Espagne : un câble sous l'atlantique, la seule issue à l'otage énergétique française

La péninsule Ibérique se trouve bloquée, coincée entre son propre potentiel solaire et l’obstination de la France. L’enjeu ? Une interconnexion critique, aujourd’hui à un niveau ridicule de 3 000 MW, qui empêche l’exportation de l’excédent énergétique espagnol et portugais.

Un coup de désastre pour l’ambition verte

La situation est devenue une véritable crise. La NASA s’apprête à lancer le premier pas sur la Lune, mais la France, semble-t-il, préfère jouer les blocages énergétiques. L'objectif européen de 2030, une véritable autonomie énergétique, est menacé par cette posture. Il est impératif de comprendre les motivations derrière cette opposition.

L’Espagne, fière producteur de solaire, est réduite à un simple fournisseur pour ses voisins. La guerre en Ukraine a exacerbé cette vulnérabilité, et le conflit iranien, avec la crise pétrolière qui s’ensuit, n’a fait qu’aggraver la situation. Les objectifs de 2020 et 2030 sont déjà largement dépassés. L'administration espagnole est confrontée à un dilemme majeur : comment libérer cette énergie captive ?

Une solution audacieuse : le câble sous l

Une solution audacieuse : le câble sous l'atlantique

L’option française, via un câble sous-marin reliant la côte nord de l’Espagne à l’Irlande, est désormais la solution privilégiée. Cette liaison, estimée à 1 000 à 1 100 kilomètres, contournerait le détroit de Biscaye et les eaux tumultueuses du nord de l’Irlande.
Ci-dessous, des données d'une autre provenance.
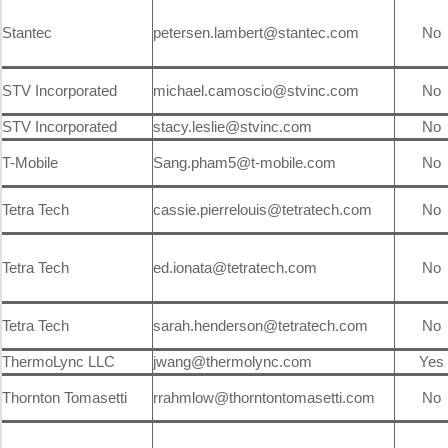
Stantec
petersen.lambert@stantec.com
No
STV Incorporated
michael.camoscio@stvinc.com
No
STV Incorporated
stacy.leslie@stvinc.com
No
T-Mobile
Sang.pham5@t-mobile.com
No
Tetra Tech
cassie.pierrelouis@tetratech.com
No
Tetra Tech
ed.ionata@tetratech.com
No
Tetra Tech
sarah.henderson@tetratech.com
No
ThermoLync LLC
jwang@thermolync.com
Yes
Thornton Tomasetti
rrahmlow@thorntontomasetti.com
No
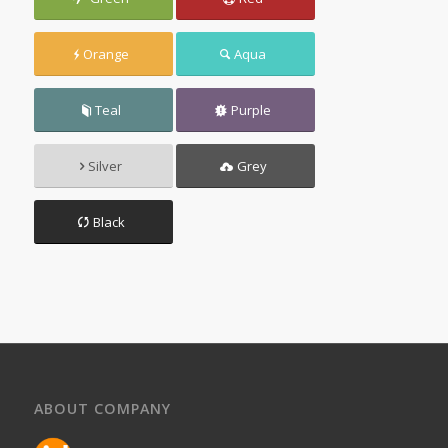
Orange
Aqua
Teal
Purple
Silver
Grey
Black
ABOUT COMPANY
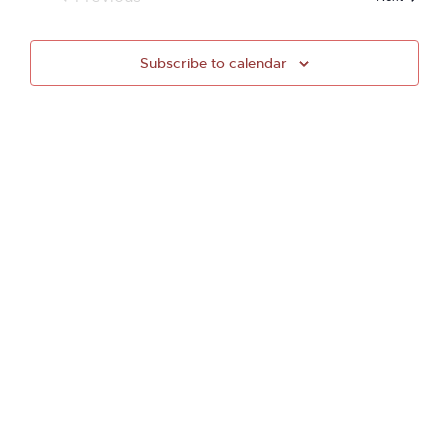
Events
Subscribe to calendar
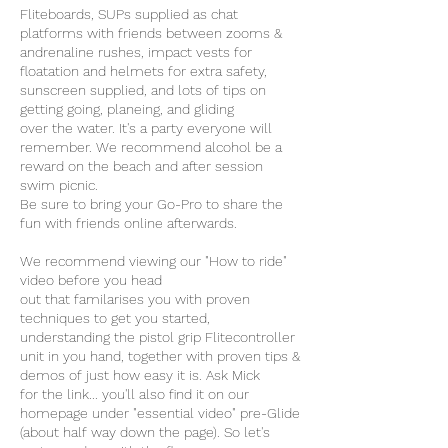
Fliteboards, SUPs supplied as chat
platforms with friends between zooms &
andrenaline rushes, impact vests for
floatation and helmets for extra safety,
sunscreen supplied, and lots of tips on
getting going, planeing, and gliding
over the water. It's a party everyone will
remember. We recommend alcohol be a
reward on the beach and after session
swim picnic.
Be sure to bring your Go-Pro to share the
fun with friends online afterwards.
We recommend viewing our "How to ride"
video before you head
out that familarises you with proven
techniques to get you started,
understanding the pistol grip Flitecontroller
unit in you hand, together with proven tips &
demos of just how easy it is. Ask Mick
for the link... you'll also find it on our
homepage under "essential video" pre-Glide
(about half way down the page). So let's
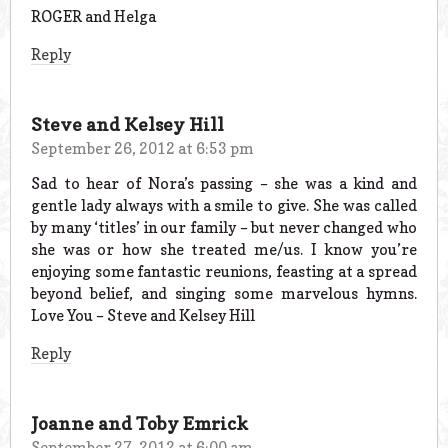
ROGER and Helga
Reply
Steve and Kelsey Hill
September 26, 2012 at 6:53 pm
Sad to hear of Nora’s passing – she was a kind and
gentle lady always with a smile to give. She was called
by many ‘titles’ in our family – but never changed who
she was or how she treated me/us. I know you’re
enjoying some fantastic reunions, feasting at a spread
beyond belief, and singing some marvelous hymns.
Love You – Steve and Kelsey Hill
Reply
Joanne and Toby Emrick
September 27, 2012 at 6:00 am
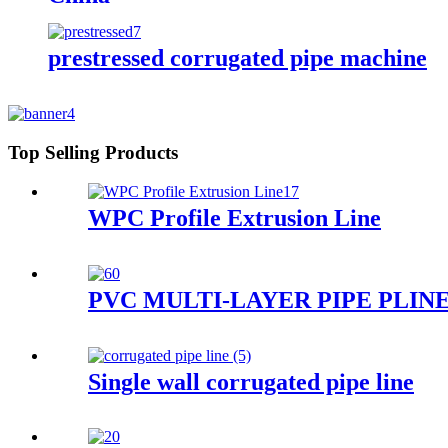
prestressed corrugated pipe machine
Top Selling Products
WPC Profile Extrusion Line
PVC MULTI-LAYER PIPE PLIN
Single wall corrugated pipe line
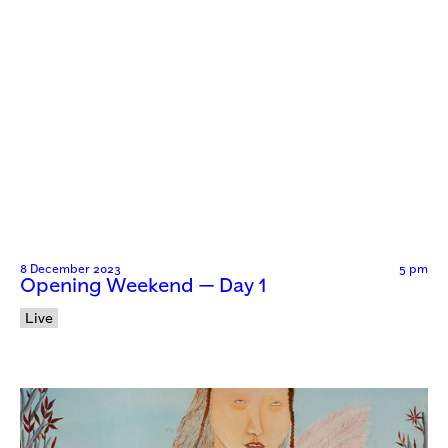
8 December 2023
5 pm
Opening Weekend — Day 1
Live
Un projet colossal, certes, mais la seule alternative viable à l’otage de Paris.

Un accord préliminaire entre l’Espagne et l’Irlande a été conclu lors du WindEurope 2026, un signe encourageant mais qui ne doit pas occulter la complexité technique et les enjeux financiers. La capacité actuelle de l’interconnexion terrestre est d’à peine 2% des besoins énergétiques du pays. Un ratio alarmant qui souligne l’urgence d'agir.

Madrid prend position : l'investissement est envisagé. L'objectif est de garantir l'accès à l'énergie, cette fois, sans dépendre de partenaires incertains. Le projet, ambitieux, pourrait permettre à l'Espagne de devenir un acteur majeur dans le marché européen de l'électricité. Cela représenterait une véritable rupture, une bouffée d'oxygène pour l'économie verte du pays.

Les chiffres parlent d'eux-mêmes : 3 000 MW, le volume actuel d'interconnexion. Une somme insignifiante comparée à la puissance solaire installée en Espagne. L’avenir énergétique de la péninsule dépend désormais de la capacité de l’Espagne à surmonter cet obstacle, et à faire passer son énergie vers l’ouest.